Liuzzo, 91, told Reuters his accounts had been frozen, but said Milano’s allegations were “rubbish” and that the money from the sales had all gone to the bank. Caloia, 75, and Scaletti, 88, did not respond to the news agency’s requests for comment, according to its report.

Officially known as the Institute for the Works of Religion, the Vatican Bank released a statement saying it had pressed charges against the three men in an “ongoing judicial enquiry.” Caloia, Scaletti and Liuzzo have not yet been charged, Reuters reported.

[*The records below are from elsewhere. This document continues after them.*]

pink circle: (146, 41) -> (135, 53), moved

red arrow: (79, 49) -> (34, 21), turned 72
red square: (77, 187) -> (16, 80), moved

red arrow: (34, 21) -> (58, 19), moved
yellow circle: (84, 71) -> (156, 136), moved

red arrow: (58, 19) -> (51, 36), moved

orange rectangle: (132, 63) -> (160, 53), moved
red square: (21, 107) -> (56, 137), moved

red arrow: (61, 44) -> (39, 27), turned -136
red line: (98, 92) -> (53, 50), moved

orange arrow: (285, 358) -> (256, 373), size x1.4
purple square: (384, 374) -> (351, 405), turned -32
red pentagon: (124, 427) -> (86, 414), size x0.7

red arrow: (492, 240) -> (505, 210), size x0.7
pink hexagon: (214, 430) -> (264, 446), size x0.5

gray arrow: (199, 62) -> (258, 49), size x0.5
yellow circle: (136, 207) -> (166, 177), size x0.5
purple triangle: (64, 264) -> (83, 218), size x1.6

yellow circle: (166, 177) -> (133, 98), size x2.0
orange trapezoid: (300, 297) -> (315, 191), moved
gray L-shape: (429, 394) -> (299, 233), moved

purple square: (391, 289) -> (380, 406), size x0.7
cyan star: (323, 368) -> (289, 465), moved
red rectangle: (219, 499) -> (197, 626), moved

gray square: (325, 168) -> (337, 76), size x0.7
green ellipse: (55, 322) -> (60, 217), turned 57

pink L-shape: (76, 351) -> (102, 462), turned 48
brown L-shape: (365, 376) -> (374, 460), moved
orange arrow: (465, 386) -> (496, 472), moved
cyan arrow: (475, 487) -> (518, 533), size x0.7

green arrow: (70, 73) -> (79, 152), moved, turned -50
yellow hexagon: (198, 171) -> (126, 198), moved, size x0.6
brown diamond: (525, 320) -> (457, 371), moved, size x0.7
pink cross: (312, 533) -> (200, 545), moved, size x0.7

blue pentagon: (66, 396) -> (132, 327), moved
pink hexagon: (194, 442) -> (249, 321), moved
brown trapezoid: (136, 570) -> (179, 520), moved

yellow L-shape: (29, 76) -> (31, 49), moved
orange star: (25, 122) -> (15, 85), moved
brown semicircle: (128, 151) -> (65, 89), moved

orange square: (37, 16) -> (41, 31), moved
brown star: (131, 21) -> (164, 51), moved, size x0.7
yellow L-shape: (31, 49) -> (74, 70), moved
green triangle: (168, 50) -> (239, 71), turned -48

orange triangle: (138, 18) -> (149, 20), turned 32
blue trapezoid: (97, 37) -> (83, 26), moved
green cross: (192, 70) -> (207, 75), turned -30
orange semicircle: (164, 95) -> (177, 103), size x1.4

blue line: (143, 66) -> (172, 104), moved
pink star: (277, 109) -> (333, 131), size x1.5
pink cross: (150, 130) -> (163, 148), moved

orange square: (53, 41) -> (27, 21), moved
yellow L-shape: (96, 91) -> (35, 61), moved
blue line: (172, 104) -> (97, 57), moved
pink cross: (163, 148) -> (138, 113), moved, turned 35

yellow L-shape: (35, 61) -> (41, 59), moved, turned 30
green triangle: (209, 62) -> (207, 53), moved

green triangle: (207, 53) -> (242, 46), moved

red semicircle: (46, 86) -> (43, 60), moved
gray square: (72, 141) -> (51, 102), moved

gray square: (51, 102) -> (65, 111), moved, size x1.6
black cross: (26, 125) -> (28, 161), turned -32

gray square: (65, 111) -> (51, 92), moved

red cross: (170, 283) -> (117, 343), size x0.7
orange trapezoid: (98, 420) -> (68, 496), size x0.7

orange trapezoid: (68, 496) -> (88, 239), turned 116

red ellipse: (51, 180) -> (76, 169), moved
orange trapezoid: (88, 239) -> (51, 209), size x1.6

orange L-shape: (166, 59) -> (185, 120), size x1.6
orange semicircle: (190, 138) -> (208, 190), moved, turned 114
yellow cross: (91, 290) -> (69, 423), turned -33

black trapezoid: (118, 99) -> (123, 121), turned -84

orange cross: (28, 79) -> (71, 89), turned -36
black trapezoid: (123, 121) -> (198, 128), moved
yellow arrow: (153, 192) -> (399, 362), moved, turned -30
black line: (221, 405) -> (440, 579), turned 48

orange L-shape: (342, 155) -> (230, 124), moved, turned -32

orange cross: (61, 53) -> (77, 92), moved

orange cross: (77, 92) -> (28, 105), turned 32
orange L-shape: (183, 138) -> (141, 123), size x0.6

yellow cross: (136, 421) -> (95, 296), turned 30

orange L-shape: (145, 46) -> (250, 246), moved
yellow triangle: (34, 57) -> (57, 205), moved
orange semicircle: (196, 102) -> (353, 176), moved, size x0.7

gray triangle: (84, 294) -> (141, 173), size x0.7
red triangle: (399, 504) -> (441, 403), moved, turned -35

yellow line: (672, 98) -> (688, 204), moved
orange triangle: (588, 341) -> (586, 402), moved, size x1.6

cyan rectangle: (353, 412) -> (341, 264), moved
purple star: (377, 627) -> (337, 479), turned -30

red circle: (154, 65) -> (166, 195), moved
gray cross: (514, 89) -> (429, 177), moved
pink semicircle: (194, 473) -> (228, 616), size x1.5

The bank is the hub of Vatican finances, but has been rocked by scandal in recent years. It has changed management and closed hundreds of bank accounts to reduce secrecy and comply with international laws -- an initiative advanced by Pope Francis to bring the bank in line with European banks. A close friend of the pontiff was appointed prelate of the Vatican bank last year, which many saw as an attempt to help straighten the bank’s crooked reputation.

Pope Francis also formed an investigative committee to probe the bank’s activities and administrative structure after serious allegations of money laundering, corruption and infighting were exposed during the VatiLeaks scandal in 2012, as the New York Times reported at the time.